→ REQUIRED WORK:
Each entry below must come back exactly as written, without its pictures.

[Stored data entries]
————

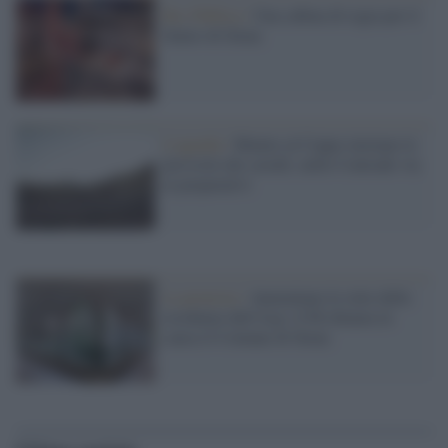
Res Publica /
Una cabina di regia per il
futuro di Siena
L'agenda /
Mentre al Ceppo iniziano le
previsite dei cavalli, nelle Contrade via
ai preparativi
La protesta /
Aumentano le rette delle
residenze dell'Asp: il Pd chiama in
causa il Comune di Siena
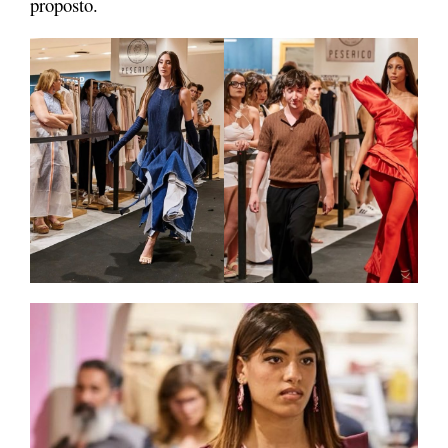
proposto.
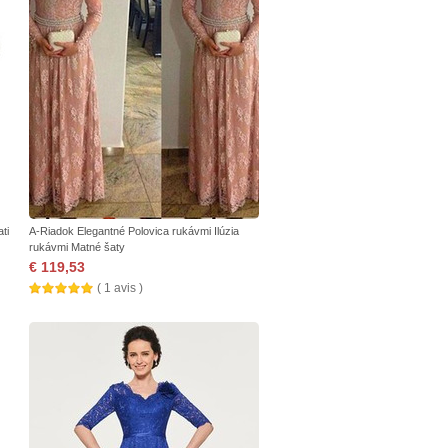
ti
A-Riadok Elegantné Polovica rukávmi Ilúzia
rukávmi Matné šaty
€ 119,53
( 1 avis )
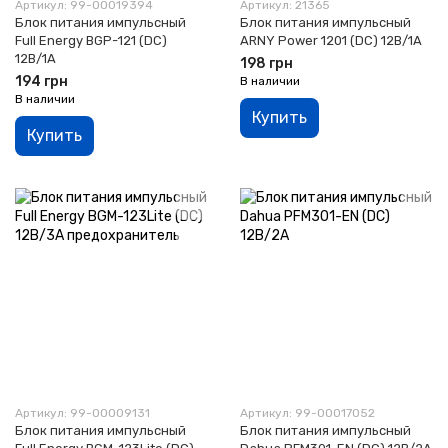
Артикул: 99-00019394
Артикул: 21365
Блок питания импульсный
Блок питания импульсный
Full Energy BGP-121 (DC)
ARNY Power 1201 (DC) 12В/1А
12В/1А
198 грн
194 грн
В наличии
В наличии
Купить
Купить
Артикул: 99-00009131
Артикул: 99-00017052
Блок питания импульсный
Блок питания импульсный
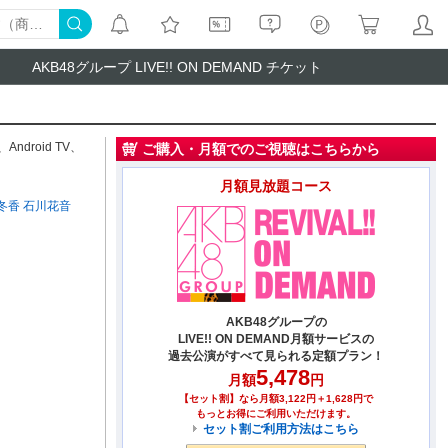
AKB48グループ LIVE!! ON DEMAND チケット
、
Android TV
、
ご購入・月額でのご視聴はこちらから
月額見放題コース
冬香
石川花音
AKB48グループの
LIVE!! ON DEMAND月額サービスの
過去公演がすべて見られる定額プラン！
5,478
月額
円
【セット割】なら月額3,122円＋1,628円で
もっとお得にご利用いただけます。
セット割ご利用方法はこちら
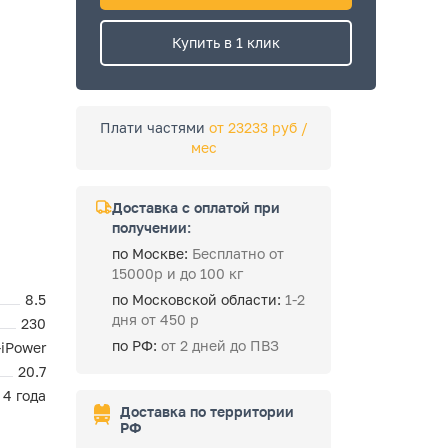
Купить в 1 клик
Плати частями
от 23233 руб /
мес
Доставка с оплатой при
получении:
по Москве:
Бесплатно от
15000р и до 100 кг
8.5
по Московской области:
1-2
дня от 450 р
230
по РФ:
от 2 дней до ПВЗ
-iPower
20.7
4 года
Доставка по территории
РФ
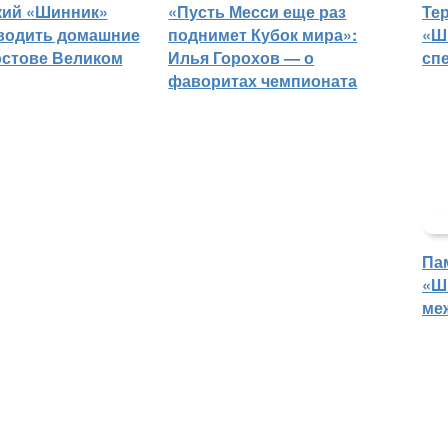
кий «Шинник»
«Пусть Месси еще раз
Те
водить домашние
поднимет Кубок мира»:
«Ш
остове Великом
Илья Горохов — о
сп
фаворитах чемпионата
Па
«Ш
ме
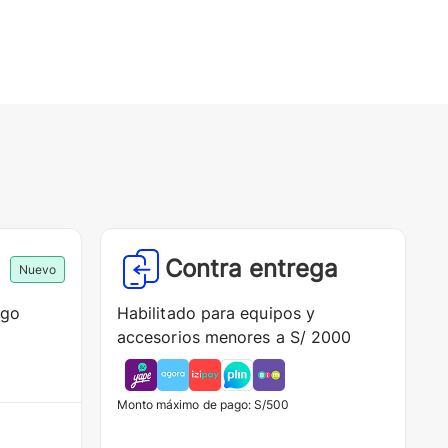
Contra entrega
Nuevo
ago
Habilitado para equipos y
accesorios menores a S/ 2000
Monto máximo de pago: S/500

————

→ EXPECTED OUTPUT:
Res Publica /
Una cabina di regia per il
futuro di Siena
L'agenda /
Mentre al Ceppo iniziano le
previsite dei cavalli, nelle Contrade via
ai preparativi
La protesta /
Aumentano le rette delle
residenze dell'Asp: il Pd chiama in
causa il Comune di Siena
proposto.
ti
A-Riadok Elegantné Polovica rukávmi Ilúzia
rukávmi Matné šaty
€ 119,53
( 1 avis )
Артикул: 99-00019394
Артикул: 21365
Блок питания импульсный
Блок питания импульсный
Full Energy BGP-121 (DC)
ARNY Power 1201 (DC) 12В/1А
12В/1А
198 грн
194 грн
В наличии
В наличии
Купить
Купить
Артикул: 99-00009131
Артикул: 99-00017052
Блок питания импульсный
Блок питания импульсный
AKB48グループ LIVE!! ON DEMAND チケット
、
Android TV
、
ご購入・月額でのご視聴はこちらから
月額見放題コース
冬香
石川花音
AKB48グループの
LIVE!! ON DEMAND月額サービスの
過去公演がすべて見られる定額プラン！
5,478
月額
円
【セット割】なら月額3,122円＋1,628円で
もっとお得にご利用いただけます。
セット割ご利用方法はこちら
Купить в 1 клик
Плати частями
от 23233 руб /
мес
Доставка с оплатой при
получении:
по Москве:
Бесплатно от
15000р и до 100 кг
8.5
по Московской области:
1-2
дня от 450 р
230
по РФ:
от 2 дней до ПВЗ
-iPower
20.7
4 года
Доставка по территории
РФ
кий «Шинник»
«Пусть Месси еще раз
Те
водить домашние
поднимет Кубок мира»:
«Ш
остове Великом
Илья Горохов — о
сп
фаворитах чемпионата
Па
«Ш
ме
Contra entrega
Nuevo
ago
Habilitado para equipos y
accesorios menores a S/ 2000
Monto máximo de pago: S/500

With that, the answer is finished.